Search code examples
c++linux-kernelclockc++-chronolow-latency

Is there any high resolution clock (us) in User space (Linux)?


Do you know any C/C++ implementation (even if it is not portable) of a high resolution clock (microseconds minimum), in user space, for Linux?

The goal is to measure the interval elapsed of some low latency operations. I measured that kernel-space clocks causes, some time, latency spikes.

As per my research on Red Hat 7.2:

  • std::chrono::high_resolution_clock max resolution is milliseconds;
  • clock_gettime CLOCK_MONOTONIC and CLOCK_REALTIME are executed through kernel system call;
  • gettimeofday is executed through kernel system call;
  • clock_gettime CLOCK_MONOTONIC_COARSE and CLOCK_REALTIME_COARSE are executed in user-space but the max resolution is milliseconds;

Thanks.


Solution

  • One option is to use rdtsc instruction via __builtin_ia32_rdtsc function. On modern Intel CPUs rdtsc ticks at base clock rate at any CPU frequency, so that you can convert the counter into nanoseconds by dividing the counter by the base (not boost) CPU frequency in GHz:

    #include <regex>
    #include <string>
    #include <fstream>
    #include <iostream>
    
    double cpu_base_frequency() {
        std::regex re("model name\\s*:[^@]+@\\s*([0-9.]+)\\s*GHz");
        std::ifstream cpuinfo("/proc/cpuinfo");
        std::smatch m;
        for(std::string line; getline(cpuinfo, line);) {
            regex_match(line, m, re);
            if(m.size() == 2)
                return std::stod(m[1]);
        }
        return 1; // Couldn't determine the CPU base frequency. Just count TSC ticks.
    }
    
    double const CPU_GHZ_INV = 1 / cpu_base_frequency();
    
    int main() {
        auto t0 = __builtin_ia32_rdtsc();
        auto t1 = __builtin_ia32_rdtsc();
        std::cout << (t1 - t0) * CPU_GHZ_INV << "nsec\n";
    }
    

    Some more info from Intel documentation:

    Constant TSC behavior ensures that the duration of each clock tick is uniform and supports the use of the TSC as a wall clock timer even if the processor core changes frequency. This is the architectural behavior moving forward.

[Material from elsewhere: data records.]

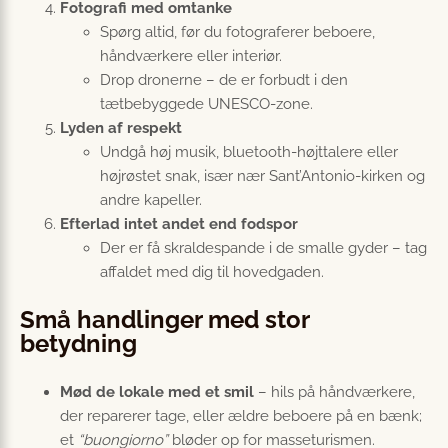
Fotografi med omtanke
Spørg altid, før du fotograferer beboere,
håndværkere eller interiør.
Drop dronerne – de er forbudt i den
tætbebyggede UNESCO-zone.
Lyden af respekt
Undgå høj musik, bluetooth-højttalere eller
højrøstet snak, især nær Sant’Antonio-kirken og
andre kapeller.
Efterlad intet andet end fodspor
Der er få skraldespande i de smalle gyder – tag
affaldet med dig til hovedgaden.
Små handlinger med stor
betydning
Mød de lokale med et smil
– hils på håndværkere,
der reparerer tage, eller ældre beboere på en bænk;
et
“buongiorno”
bløder op for masseturismen.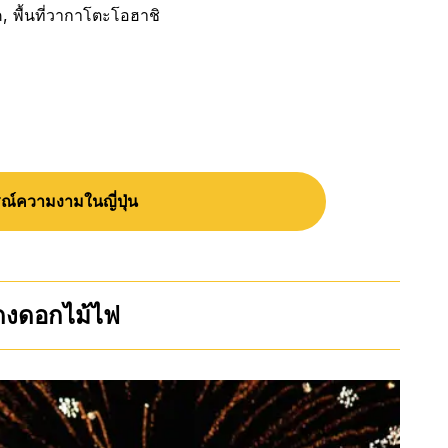
ไค, พื้นที่วากาโตะโอฮาชิ
์ความงามในญี่ปุ่น
ดงดอกไม้ไฟ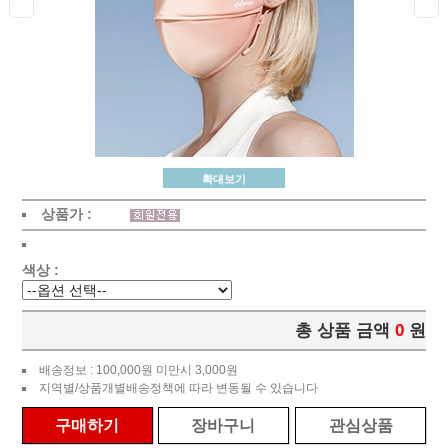
확대보기
상품가 :
색상 :
총 상품 금액
0
원
배송정보 : 100,000원 미만시 3,000원
지역별/상품개별배송정책에 따라 변동될 수 있습니다
구매하기
장바구니
관심상품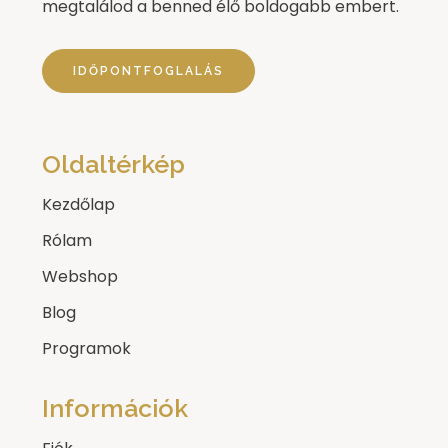
megtalálod a benned élő boldogabb embert.
IDŐPONTFOGLALÁS
Oldaltérkép
Kezdőlap
Rólam
Webshop
Blog
Programok
Információk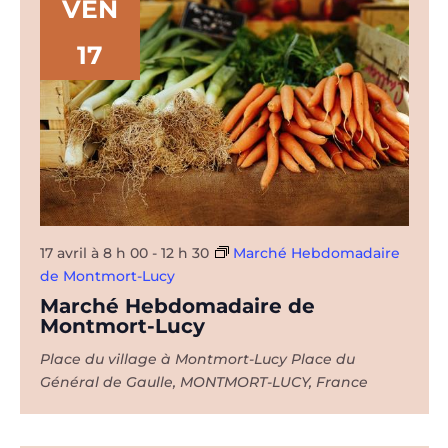
VEN
17
17 avril à 8 h 00
-
12 h 30
Marché Hebdomadaire
de Montmort-Lucy
Marché Hebdomadaire de
Montmort-Lucy
Place du village à Montmort-Lucy
Place du
Général de Gaulle, MONTMORT-LUCY, France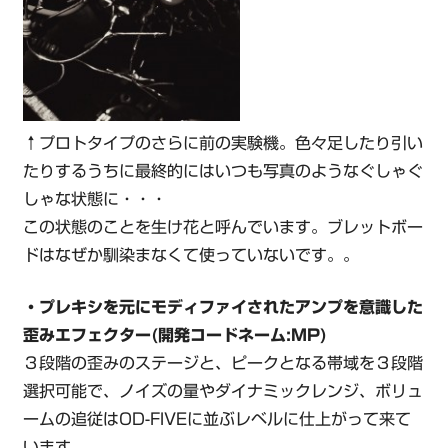
↑プロトタイプのさらに前の実験機。色々足したり引い
たりするうちに最終的にはいつも写真のようなぐしゃぐ
しゃな状態に・・・
この状態のことを生け花と呼んでいます。ブレットボー
ドはなぜか馴染まなくて使っていないです。。
・プレキシを元にモディファイされたアンプを意識した
歪みエフェクター(開発コードネーム:MP)
３段階の歪みのステージと、ピークとなる帯域を３段階
選択可能で、ノイズの量やダイナミックレンジ、ボリュ
ームの追従はOD-FIVEに並ぶレベルに仕上がって来て
います。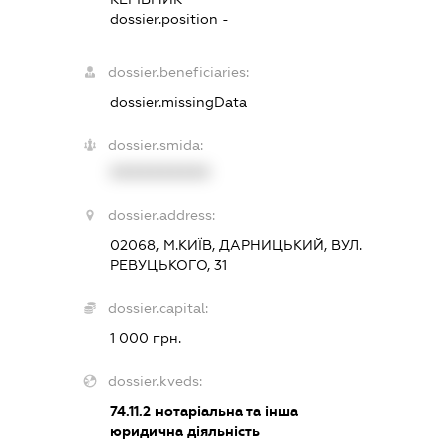
dossier.position -
dossier.beneficiaries:
dossier.missingData
dossier.smida:
XXXXXXXXXX
dossier.address:
02068, М.КИЇВ, ДАРНИЦЬКИЙ, ВУЛ.
РЕВУЦЬКОГО, 31
dossier.capital:
1 000 грн.
dossier.kveds:
74.11.2
нотаріальна та інша
юридична діяльність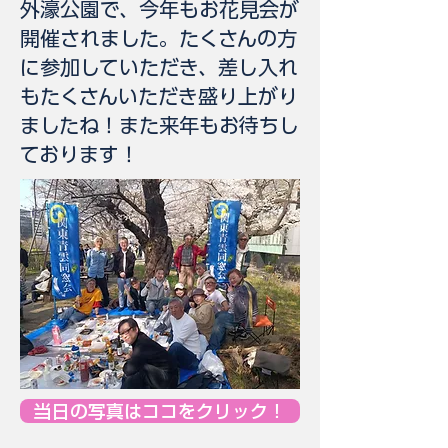
外濠公園で、今年もお花見会が
開催されました。
たくさんの方
に参加していただき、差し入れ
もたくさんいただき盛り上がり
ましたね！また来年もお待ちし
ております！
当日の写真はココをクリック！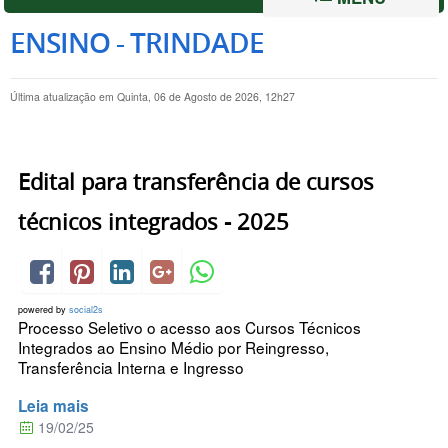
ENSINO - TRINDADE
Última atualização em Quinta, 06 de Agosto de 2026, 12h27
Edital para transferência de cursos
técnicos integrados - 2025
powered by
social2s
Processo Seletivo o acesso aos Cursos Técnicos
Integrados ao Ensino Médio por Reingresso,
Transferência Interna e Ingresso
Leia mais
19/02/25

    The invariant TSC will run at a constant rate in all ACPI P-, C- and T-states. This is the architectural behavior moving forward. On processors with invariant TSC support, the OS may use the TSC for wall clock timer services (instead of ACPI or HPET timers). TSC reads are much more efficient and do not incur the overhead associated with a ring transition or access to a platform resource.

    The invariant TSC is based on the invariant timekeeping hardware (called Always Running Timer or ART), that runs at the core crystal clock frequency.

    The scalable bus frequency is encoded in the bit field MSR_PLATFORM_INFO[15:8] and the nominal TSC frequency can be determined by multiplying this number by a bus speed of 100 MHz.